Published: November 20, 2014 | Comments
In today’s competitive marketplace, organizations are scrambling to capture and understand how to derive strategic value from their stores of Big Data. Various industry studies from 2012 to the present have consistently shown that organizations and their leadership are making greater efforts to tap the potential benefits of this mountain of collected information. Despite this interest and executive buy in, most are still coming up short on actionable outcomes and measurable return on investment.
While most organizations are still focused on the row-and-column data that can be pulled and tallied from a variety of internal management and transactional systems, their unstructured customer interactions are the key to providing insights necessary to paint a clear, detailed picture of customer attitudes and motivations.
Structured data is excellent in documenting what has happened in the course of a customer journey but it cannot answer why a particular event happened. For that, organizations must look to their contact centers.
Customer interactions represent the largest non-monetized data asset that many companies possess. When combined with traditional data from other sources, these interactions can provide rich context to help create and refine powerful predictive models to forecast future customer behavior.
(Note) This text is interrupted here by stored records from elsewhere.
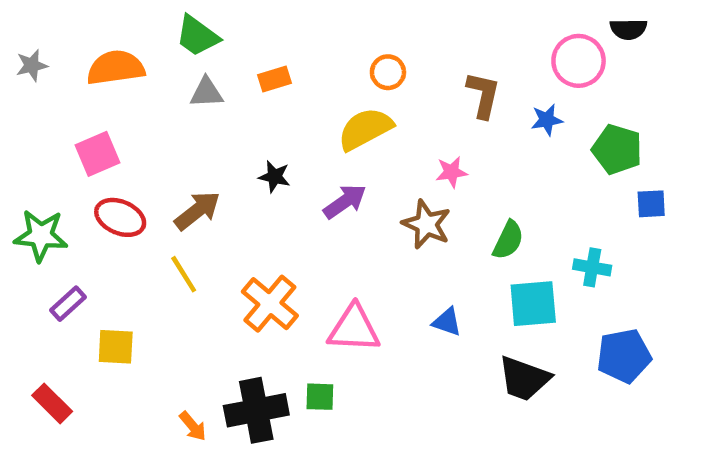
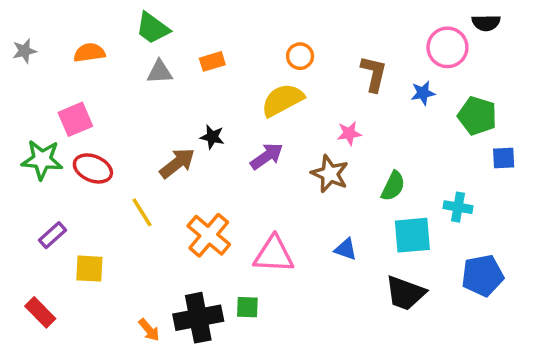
orange semicircle: (116, 68) -> (89, 53), size x0.7
brown arrow: (197, 211) -> (177, 163), moved
green star: (41, 236) -> (42, 160), moved

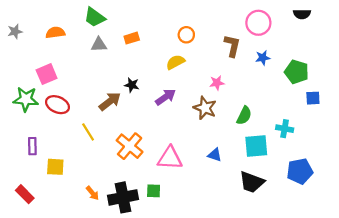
pink circle: (447, 47) -> (258, 23), moved
yellow semicircle: (282, 100) -> (175, 62), size x0.7
purple rectangle: (53, 235) -> (32, 146), turned -49
orange arrow: (149, 330) -> (92, 193), moved

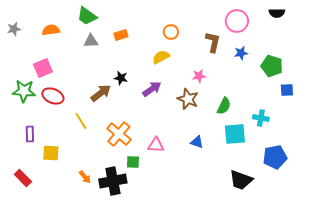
pink triangle: (170, 158) -> (156, 145), size x0.7
black trapezoid: (252, 182) -> (241, 180), moved
green square: (154, 191) -> (133, 162), moved

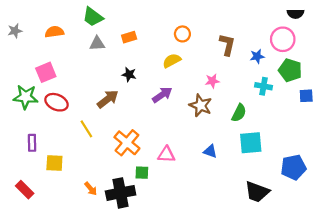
pink circle: (237, 21) -> (283, 39), moved
black star: (121, 78) -> (129, 74), moved
cyan cross: (261, 118) -> (264, 86), moved

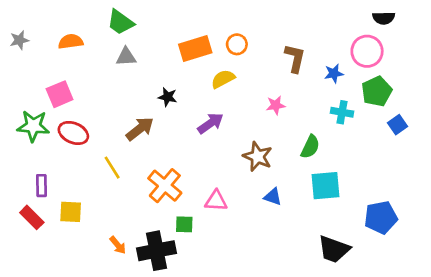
orange rectangle: (129, 37) -> (195, 48), moved, size x1.6
green pentagon: (290, 70) -> (377, 91), turned 30
blue square: (306, 96) -> (397, 125), turned -32
brown star: (201, 105) -> (258, 157), moved
red rectangle: (25, 190) -> (32, 217), moved

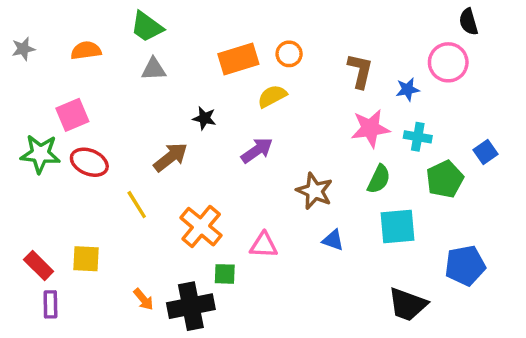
black semicircle: (384, 18) -> (469, 22), turned 75
green pentagon: (377, 91) -> (445, 179), moved
pink star: (276, 105) -> (370, 128), moved, size x1.6
purple rectangle: (42, 186) -> (50, 304), moved

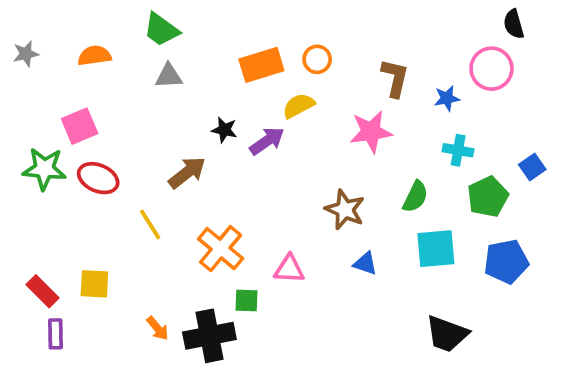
pink star: (370, 128) -> (371, 132), moved
purple arrow: (257, 150) -> (267, 141), moved
blue pentagon: (465, 265) -> (506, 262), moved

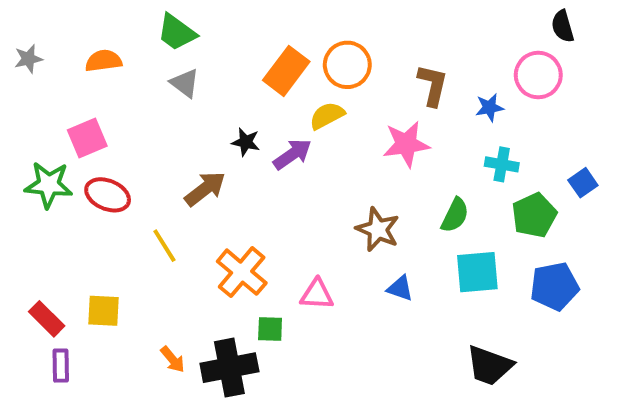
orange circle: (317, 59) -> (347, 65), size x1.5
orange rectangle: (261, 65) -> (286, 71), turned -36
gray triangle: (169, 76) -> (185, 83), turned 40

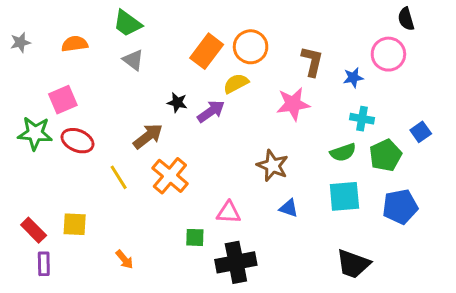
green semicircle: (455, 215) -> (343, 152), moved, turned 45
orange cross: (242, 272) -> (170, 176), moved
black cross: (229, 368) -> (236, 262), moved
Last year contact centers exchanged 31.8 exabytes of unstructured data, with 76 billion hours of human interactions – all explaining exactly what’s right and wrong with the companies, processes and products with which these callers interact. Recent advancements in neural networks, machine learning and cloud computing have made it possible and practical to leverage this underutilized asset.
Leading companies are moving beyond the use of interaction analytics as merely a tool to improve contact center operations. They are leveraging the customer attitudes and motivations revealed in the calls to manage marketing messages, make more sales, reduce attrition, and improve customer satisfaction.
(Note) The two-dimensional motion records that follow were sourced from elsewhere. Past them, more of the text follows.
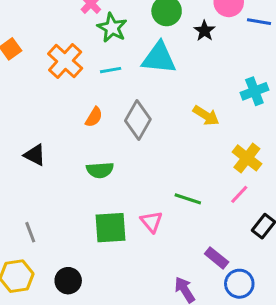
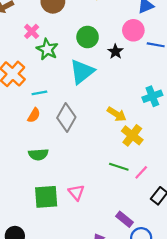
cyan triangle: (159, 58) -> (82, 72), turned -44
cyan line: (111, 70) -> (39, 93), moved
yellow cross: (247, 158) -> (132, 135), moved
green line: (188, 199) -> (119, 167), moved

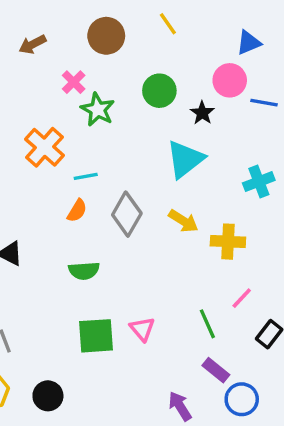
cyan triangle: (82, 72) -> (185, 159), moved
yellow arrow: (117, 114) -> (183, 221), moved
yellow cross: (132, 135) -> (228, 242), turned -35
green line: (119, 167) -> (207, 324), moved, turned 48

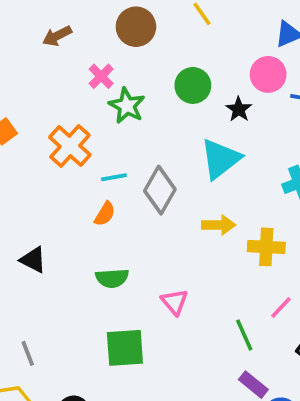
gray diamond: (127, 214) -> (160, 190), moved
yellow arrow: (183, 221) -> (219, 225), turned -32
pink triangle: (142, 329) -> (175, 302), moved

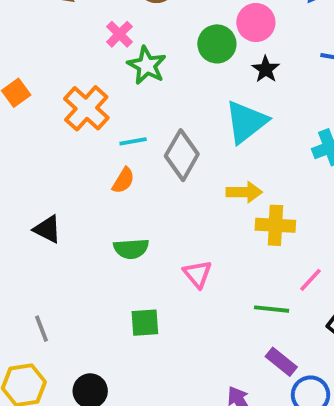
pink circle: (268, 74) -> (256, 23), moved
yellow cross: (266, 247) -> (275, 225), moved
green line: (244, 335) -> (272, 309), turned -60
green square: (125, 348) -> (145, 323), size x0.7

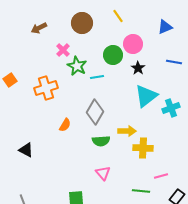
orange cross: (86, 108) -> (46, 88), turned 30
cyan triangle: (246, 122) -> (146, 96), moved
cyan line: (133, 141) -> (97, 77), moved
green semicircle: (131, 249) -> (101, 141), moved
pink line: (311, 280) -> (161, 176), turned 32

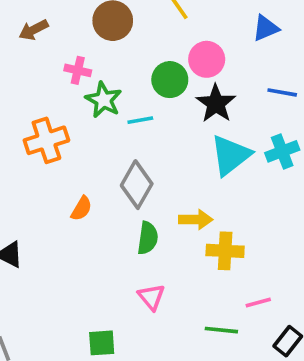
pink cross: (63, 50) -> (78, 70), turned -32
black star: (138, 68) -> (216, 104), size x1.5
cyan cross: (171, 108) -> (282, 151), moved
green semicircle: (101, 141) -> (148, 238), turned -78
Nexidia’s research has shown that customer behavior displayed during interactions before an event (like buying, downgrading or leaving) are remarkably consistent and are uniquely suited to add a very important dimension to big data modeling.
The predictive models designed to harvest insights from Big Data often produce correlations between “data elements” that are hard to understand – the relationships between cause and effect contain very little business context. Conversations captured in the contact center hold astonishing context (i.e., the exact words and sentiment of the customer), can be quantified – and most importantly – have proven to be extremely predictive of future behavior.
For example, a leading communications company wanted a means to identify customers who were likely to disconnect services so they could take proactive steps to avoid customer churn. Prompted by a 2012 industry-wide research report that indicated 22% of households with TV service were currently dissatisfied with their provider, the company wanted to determine how many of its own customers might be at risk, and take proactive steps to deter account loss. They relied on interaction analytics to gain insight into the clues hidden in their customer calls.
Interaction analytics enabled the company to uncover conversational elements in calls that were statistically indicative of future account disconnects. Key call phrases such as “still not working,” or “I have called multiple times” were revealed, providing a picture of churn threat. Other, less obvious words and phrases such as “please walk me through this bill,” or mentioning the price of a competitor’s product were also shown to be predictive of churn. By combining these insights with additional customer demographic metadata from other systems, the company was able to get a high definition view of their customers’ experience and future actions.
Using algorithm-based scoring, the company identified multiple groups of customers who were likely to disconnect their service in the near future. The organization capitalized on this actionable information by creating targeted outbound call campaigns to at-risk customers.
Customers who received these communications were four times more likely to remain with the company as those in a control group who received no outreach. Results showed that the sooner the outreach occurred, the better the retention rate.
Such outcomes are achievable across industries when leadership captures the vision of what their own contact centers can deliver when equipped with the right tools and processes. As more companies and executives begin to understand the value that customer interactions hold in predicting future behavior, the role of the contact center will be elevated and transformed from a cost center into a strategic business intelligence resource.